**Required work:** Do not copy the pictures. Write out the lines from the start of the entries through the line containing "ing work and".

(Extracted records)

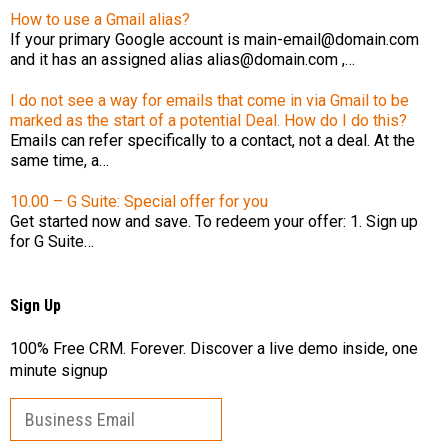
How to use a Gmail alias?
If your primary Google account is main-email@domain.com
and it has an assigned alias alias@domain.com ,…
I do not see a way for emails that come in via Gmail to be
marked as the start of a potential Deal. How do I do this?
Emails can refer specifically to a contact, not a deal. At the
same time, a…
10.00 – G Suite: Special offer for you
Get started now and save. To redeem your offer: 1. Sign up
for G Suite…
Sign Up
100% Free CRM. Forever. Discover a live demo inside, one
minute signup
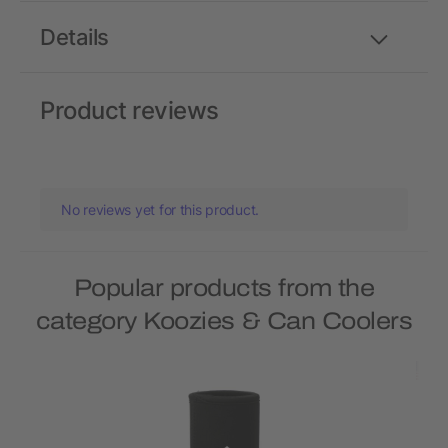
Details
Product reviews
No reviews yet for this product.
Popular products from the
category Koozies & Can Coolers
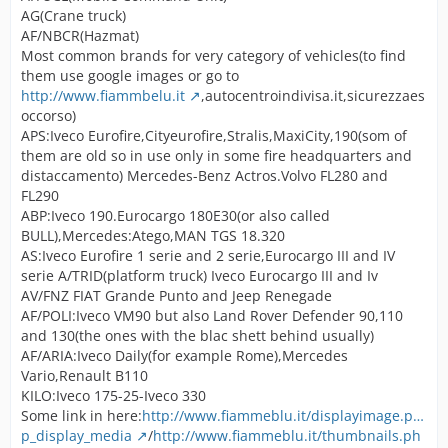
AG(Crane truck)
AF/NBCR(Hazmat)
Most common brands for very category of vehicles(to find
them use google images or go to
http://www.fiammbelu.it
,autocentroindivisa.it,sicurezzaes
occorso)
APS:Iveco Eurofire,Cityeurofire,Stralis,MaxiCity,190(som of
them are old so in use only in some fire headquarters and
distaccamento) Mercedes-Benz Actros.Volvo FL280 and
FL290
ABP:Iveco 190.Eurocargo 180E30(or also called
BULL),Mercedes:Atego,MAN TGS 18.320
AS:Iveco Eurofire 1 serie and 2 serie,Eurocargo III and IV
serie A/TRID(platform truck) Iveco Eurocargo III and Iv
AV/FNZ FIAT Grande Punto and Jeep Renegade
AF/POLI:Iveco VM90 but also Land Rover Defender 90,110
and 130(the ones with the blac shett behind usually)
AF/ARIA:Iveco Daily(for example Rome),Mercedes
Vario,Renault B110
KILO:Iveco 175-25-Iveco 330
Some link in here:
http://www.fiammeblu.it/displayimage.p…
p_display_media
/
http://www.fiammeblu.it/thumbnails.ph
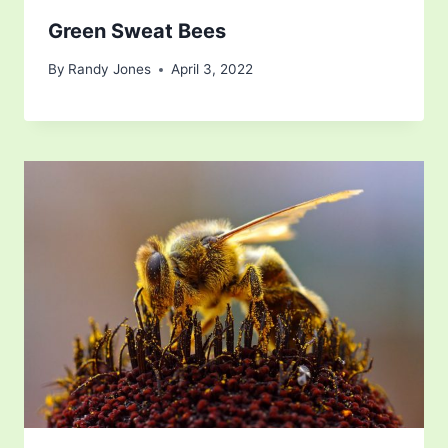
Green Sweat Bees
By
Randy Jones
April 3, 2022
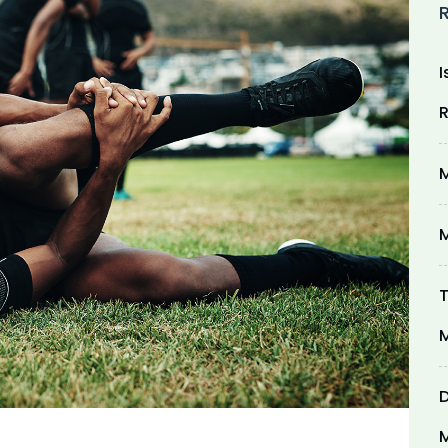
I
R
M
M
T
M
D
M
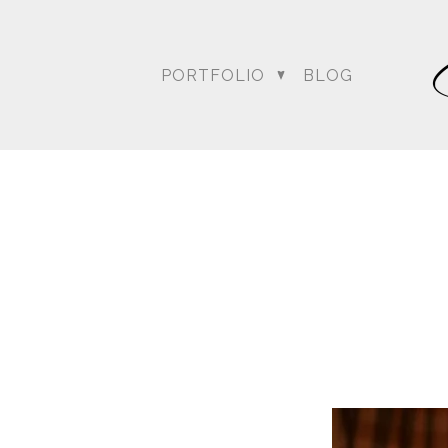
PORTFOLIO
BLOG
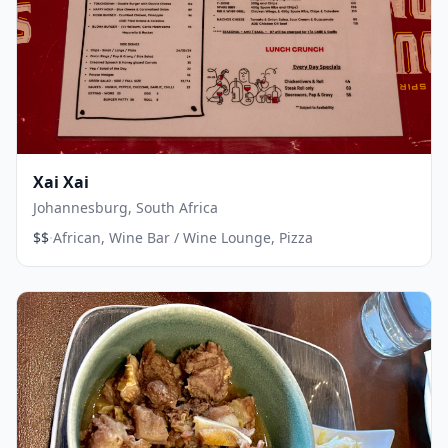
Xai Xai
Johannesburg, South Africa
·
$$
African, Wine Bar / Wine Lounge, Pizza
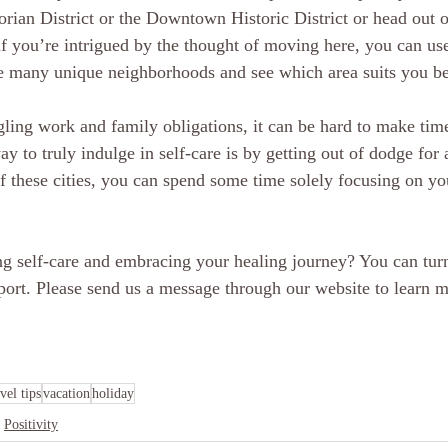
torian District or the Downtown Historic District or head out of
f you’re intrigued by the thought of moving here, you can use 
he many unique neighborhoods and see which area suits you be
ing work and family obligations, it can be hard to make time 
 to truly indulge in self-care is by getting out of dodge for a
of these cities, you can spend some time solely focusing on y
ing self-care and embracing your healing journey? You can turn
port. Please send us a message through our website to learn 
avel tips
vacation
holiday
Positivity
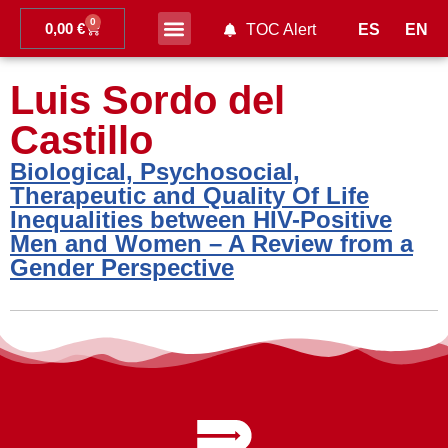
0
0,00
€
ES
EN
TOC Alert
Ahead of print
Luis Sordo del
Castillo
Biological, Psychosocial,
Therapeutic and Quality Of Life
Inequalities between HIV-Positive
Men and Women – A Review from a
Gender Perspective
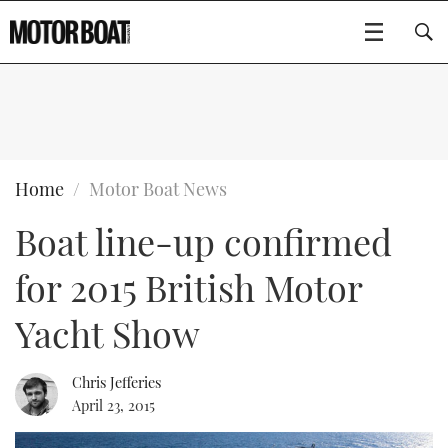
SUBSCRIBE
BOATS
Home
Motor Boat News
Boat line-up confirmed
GEAR
FLYBRIDGES
for 2015 British Motor
VIDEOS
EDITOR'S CHOICE
SPORTSCRUISERS
Type to search
Yacht Show
EVENTS
ELECTRIC BOATS
NEW BOATS
Chris Jefferies
CRUISING
FORT LAUDERDALE BOAT SHOW 2025
RIB & SPORTSBOATS
USED BOATS
April 23, 2015
MOTOR BOAT AWARDS
WHEELHOUSE & WALKAROUND
BOOT DÜSSELDORF 2025
BOAT CUISINE
CRUISING
RIB GUIDE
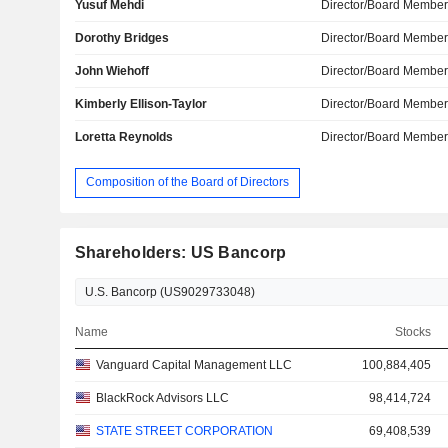
Yusuf Mehdi
Director/Board Membe
Dorothy Bridges
Director/Board Membe
John Wiehoff
Director/Board Membe
Kimberly Ellison-Taylor
Director/Board Membe
Loretta Reynolds
Director/Board Membe
Composition of the Board of Directors
Shareholders: US Bancorp
Name
Stocks
Vanguard Capital Management LLC
100,884,405
BlackRock Advisors LLC
98,414,724
STATE STREET CORPORATION
69,408,539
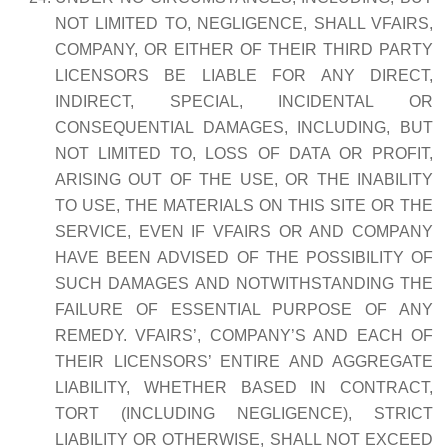
NOT LIMITED TO, NEGLIGENCE, SHALL VFAIRS,
COMPANY, OR EITHER OF THEIR THIRD PARTY
LICENSORS BE LIABLE FOR ANY DIRECT,
INDIRECT, SPECIAL, INCIDENTAL OR
CONSEQUENTIAL DAMAGES, INCLUDING, BUT
NOT LIMITED TO, LOSS OF DATA OR PROFIT,
ARISING OUT OF THE USE, OR THE INABILITY
TO USE, THE MATERIALS ON THIS SITE OR THE
SERVICE, EVEN IF VFAIRS OR AND COMPANY
HAVE BEEN ADVISED OF THE POSSIBILITY OF
SUCH DAMAGES AND NOTWITHSTANDING THE
FAILURE OF ESSENTIAL PURPOSE OF ANY
REMEDY. VFAIRS’, COMPANY’S AND EACH OF
THEIR LICENSORS’ ENTIRE AND AGGREGATE
LIABILITY, WHETHER BASED IN CONTRACT,
TORT (INCLUDING NEGLIGENCE), STRICT
LIABILITY OR OTHERWISE, SHALL NOT EXCEED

**Finished task:**
How to use a Gmail alias?
If your primary Google account is main-email@domain.com
and it has an assigned alias alias@domain.com ,…
I do not see a way for emails that come in via Gmail to be
marked as the start of a potential Deal. How do I do this?
Emails can refer specifically to a contact, not a deal. At the
same time, a…
10.00 – G Suite: Special offer for you
Get started now and save. To redeem your offer: 1. Sign up
for G Suite…
Sign Up
100% Free CRM. Forever. Discover a live demo inside, one
minute signup
Details
Product reviews
No reviews yet for this product.
Popular products from the
category Koozies & Can Coolers
AG(Crane truck)
AF/NBCR(Hazmat)
Most common brands for very category of vehicles(to find
them use google images or go to
http://www.fiammbelu.it
,autocentroindivisa.it,sicurezzaes
occorso)
APS:Iveco Eurofire,Cityeurofire,Stralis,MaxiCity,190(som of
them are old so in use only in some fire headquarters and
distaccamento) Mercedes-Benz Actros.Volvo FL280 and
FL290
ABP:Iveco 190.Eurocargo 180E30(or also called
BULL),Mercedes:Atego,MAN TGS 18.320
AS:Iveco Eurofire 1 serie and 2 serie,Eurocargo III and IV
serie A/TRID(platform truck) Iveco Eurocargo III and Iv
AV/FNZ FIAT Grande Punto and Jeep Renegade
AF/POLI:Iveco VM90 but also Land Rover Defender 90,110
and 130(the ones with the blac shett behind usually)
AF/ARIA:Iveco Daily(for example Rome),Mercedes
Vario,Renault B110
KILO:Iveco 175-25-Iveco 330
Some link in here:
http://www.fiammeblu.it/displayimage.p…
p_display_media
/
http://www.fiammeblu.it/thumbnails.ph
Green Sweat Bees
By
Randy Jones
April 3, 2022
I
R
M
M
T
M
D
M
PORTFOLIO
BLOG
Xai Xai
Johannesburg, South Africa
·
$$
African, Wine Bar / Wine Lounge, Pizza
torian District or the Downtown Historic District or head out of
f you’re intrigued by the thought of moving here, you can use 
he many unique neighborhoods and see which area suits you be
ing work and family obligations, it can be hard to make time 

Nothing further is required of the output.